[erlang-questions] Strings as Lists

Mon Feb 25 02:34:40 CET 2008

On 23 Feb 2008, at 9:22 am, Matt Kangas wrote:

> 1) Define a framework, have the framework know (and hide) the  
> appropriate terminating char-sequence
> 2) Let the user define a terminating char sequence. (Perl/PHP/ 
> Ruby's answer)
> 3) Have one terminating multi-line char sequence. (Python's answer)
> 4) Have one char-sequence, but permit its length to vary to allow  
> nesting, within reason. (Lua's answer)
>
> Richard, from your last post:
>
>> 	Literal_String = """
>> 	Here is `'"\$^some literal text with an embedded
>> 	but no trailing newline
>> 	""",
>> 	Another = ""!He said "Foo!" But that was not the end!!""
>
>
> That example falls into camp (2), user-defined terminating char, yes?

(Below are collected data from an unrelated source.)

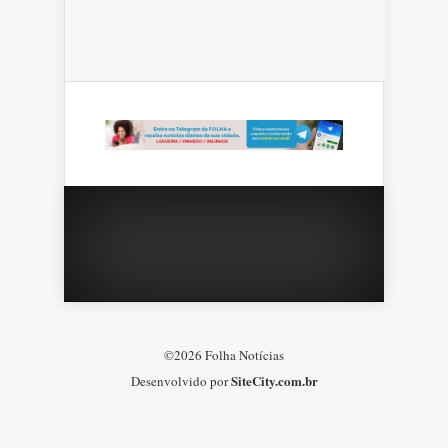
©2026 Folha Notícias
SiteCity.com.br
Desenvolvido por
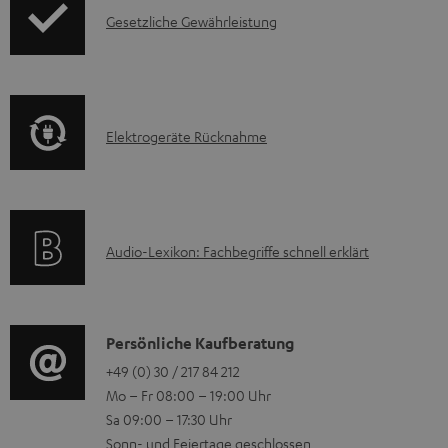
I
Gesetzliche Gewährleistung
u
n
k
f
t
o
F
E
Elektrogeräte Rücknahme
r
A
l
m
Q
e
a
s
k
t
A
Audio-Lexikon: Fachbegriffe schnell erklärt
t
i
u
r
o
d
o
n
i
K
Persönliche Kaufberatung
g
e
o
o
+49 (0) 30 / 217 84 212
e
n
Mo – Fr 08:00 – 19:00 Uhr
-
n
r
z
Sa 09:00 – 17:30 Uhr
L
t
ä
u
Sonn- und Feiertage geschlossen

It's really closer to (1), or arguably to (4).
The framework says the opening and closing sequences are x y and y x
respectively, where x is 2 or more quotation marks and y is either
a newline or a printing character that is not a quotation mark.
The user only gets to chose how many quotation marks to use and which
non-quotation mark.  *ALL* strings still begin and end with a  
quotation mark.

It is important that there isn't any such animal as a user-defined
terminating CHARACTER but a user-selected terminating SEQUENCE.

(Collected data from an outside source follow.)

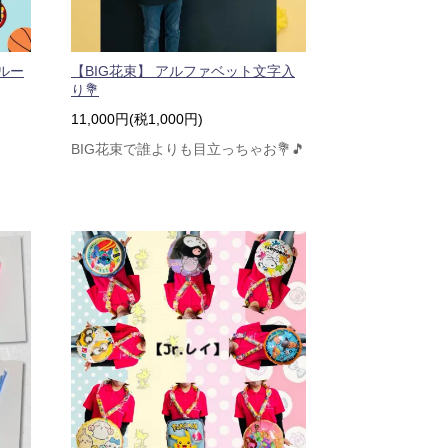
ルー
【BIG花束】 アルファベット文字入
り💐
11,000円(税1,000円)
BIG花束で誰よりも目立っちゃお💐🎵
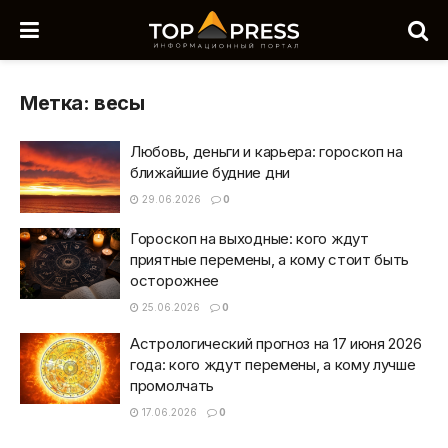
Метка:
весы
Любовь, деньги и карьера: гороскоп на
ближайшие будние дни
29.06.2026
0
Гороскоп на выходные: кого ждут
приятные перемены, а кому стоит быть
осторожнее
25.06.2026
0
Астрологический прогноз на 17 июня 2026
года: кого ждут перемены, а кому лучше
промолчать
17.06.2026
0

> I suppose the motivation for (3) or (4) could be, perhaps, a desire  
> to make the string-enclosing syntax consistent, thus making it  
> easier to read unfamiliar code. The reader doesn't have to guess  
> (or look carefully for) what terminating-sequence the author chose.  
> (4) encourages consistency while still permitting nesting.

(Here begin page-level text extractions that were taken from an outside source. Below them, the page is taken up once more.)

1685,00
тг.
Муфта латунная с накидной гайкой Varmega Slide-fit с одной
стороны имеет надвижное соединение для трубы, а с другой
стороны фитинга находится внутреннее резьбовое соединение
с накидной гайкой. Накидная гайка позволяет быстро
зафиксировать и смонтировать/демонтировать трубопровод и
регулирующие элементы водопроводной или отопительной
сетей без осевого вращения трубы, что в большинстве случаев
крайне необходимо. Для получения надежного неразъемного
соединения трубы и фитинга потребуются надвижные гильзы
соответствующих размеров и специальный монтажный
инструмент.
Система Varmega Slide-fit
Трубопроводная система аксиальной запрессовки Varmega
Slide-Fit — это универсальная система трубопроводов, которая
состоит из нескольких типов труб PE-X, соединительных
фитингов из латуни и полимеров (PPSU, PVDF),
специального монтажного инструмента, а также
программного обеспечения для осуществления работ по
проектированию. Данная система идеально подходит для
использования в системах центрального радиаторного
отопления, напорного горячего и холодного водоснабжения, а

My suggestion also addresses this:  "funny" strings always begin and  
end with
multiple quotation marks, so anything without multiple quotation  
marks isn't a
"funny" string.
>
> Comparing (1) and (2), I believe the programmer who's writing the  
> code is best-positioned to decide what's an appropriate terminating  
> sequence.

I can't believe this.  My experience of using \verb|x| in LaTeX is that
time after time I've found myself choosing a delimiting character that
doesn't work.  Fond as I am of TeX, it has warts, and this is one of  
them.
What's even worse is that something that *did* work may cease to after
what looks like a small edit.

With my proposed literal string notation, and with several others, it  
would
be very straightforward to have an editor command literal-quote- 
region that
(a) determined the length of the longest run of quotation marks and
(b) always generated "..."| .... |"..." or, if | were frequent, or  
for any
     other reason, selected some other suitable character.
Combine this with literal-unquote-region, and one can easily
	- unquote the region
	- make an edit
	- requote it
and expect the result to work, whereas author-chosen terminators are  
less
likely to work.

> I think hiding the terminating sequence behind a name ("/xml", "/ 
> latex", "/url") is likely to cause bugs, or at least weird  
> compilation errors.

My proposal does *NOT* hide terminating sequences behind /xml or / 
latex or /url
or anything else.  Those things (mainly) name *ESCAPING* rules  
determining
what happens *after* the string has been read; they have nothing  
whatsoever to
do with deciding where the string *ends*.
>
> And.. we haven't discussed "raw" strings for regexes. Doh!

It's there.
>
> Joe's original proposal was:
>
>> ~n"...."   turn off quoting
>> ~r"...."    string is a regexp
>> ~x"..."    string is xml
>> ~x/FlunkyStuff ... FunkyStuff  (string is xml terminated by  
>> FunkyStuff)
>> ~myExpander/FunkyStuff .... FunckyStuff
>
> Richard, which parts of this seem especially troublesome, and which  
> are salvageable?

For one thing, ~n obviously cannot work; nor can anything which  
relies on
the termination sequence being a single character.  Actually, it doesn't
turn off quoting; it quotes really hard.  What it turns off is  
presumably
*escaping*.

For another, "n" is just too little a letter to bear a heavy freight of
meaning.  All of these single letter modifiers are just too Perlish, too
arcane, too obscure.  I often irritate my daughters by quoting one of
T.S.Eliot's "Casey" poems to them:  "You gotta use words when you  
talk to me."

While strings may be a *compact* notation for regular expressions,  
they are
often a grossly inconvenient one.  With hindsight, I realise that I  
have spent
more time desperately hacking away at regexp backslashes than I would  
have lost
by using some kind of S-expression-like format.  Stringy  
representations are
popular in C and AWK because they don't *have* any S-expression-like  
format,
but Erlang does.  Why stretch the syntax to breaking point just in  
order to
make it easier to do the wrong thing?

The same goes for ~x.  Last year I explained how easy it would be to mix
XML with Erlang syntax, and why this would be so much *better* than  
having
XML strings.  I don't want to have to go through all that again.   
Even without
that, an S-expression-like form (such as I use when hacking XML in  
Scheme) is
unutterably more convenient in almost every way than a string-like form.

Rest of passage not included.